Using joint species distribution modelling to predict distributions of seafloor taxa and identify vulnerable marine ecosystems in New Zealand waters

Abstract

Abstract Effective ecosystem-based management of bottom-contacting fisheries requires understanding of how disturbances from fishing affect seafloor fauna over a wide range of spatial and temporal scales. Using an extensive dataset of faunal abundances collected using a towed camera system, with spatially explicit predictor variables including bottom-trawl fishing effort, we developed spatial predictions of abundance for 67 taxa using Hierarchical Modelling of Species Communities. The model fit metrics varied by taxon: the mean ten-fold cross-validated AUC score was 0.70 ± 0.1 (standard deviation) for presence-absence and an R2 of 0.11 ± 0.1 (standard deviation) for abundance models.

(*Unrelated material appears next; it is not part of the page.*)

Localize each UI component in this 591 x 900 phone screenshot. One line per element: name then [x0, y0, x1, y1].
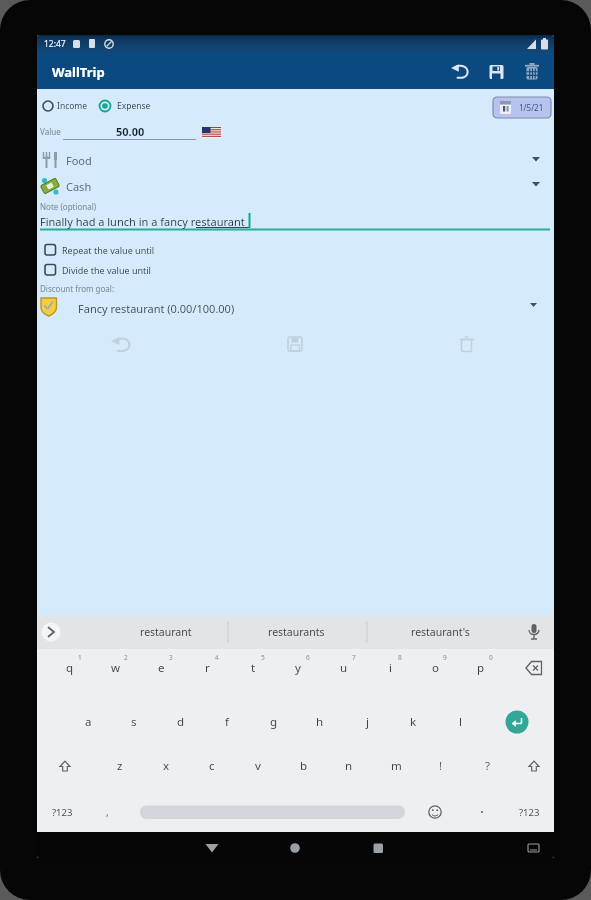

Spatial predictions of probability of occurrence and abundance (individuals per km2) varied by taxon, but there were key areas of overlap, with highest predicted taxon richness in areas of the continental shelf break and slope. The resulting joint predictions represent significant advances on previous predictions because they are of abundance, allow the exploration of co-occurrence patterns and provide credible estimates of taxon richness (including for rare species that are often not included in community-level species distribution assessments). Habitat-forming taxa considered to be Vulnerable Marine Ecosystem (VME) indicators (those taxa that are physically or functionally fragile to anthropogenic impacts) were identified in the dataset. Spatial estimates of likely VME distribution (as well as associated estimates of uncertainty) were predicted for the study area. Identifying areas most likely to represent a VME (rather than simply VME indicator taxa) provides much needed quantitative estimates of vulnerable habitats, and facilitates an evidence-based approach to managing potential impacts of bottom-trawling.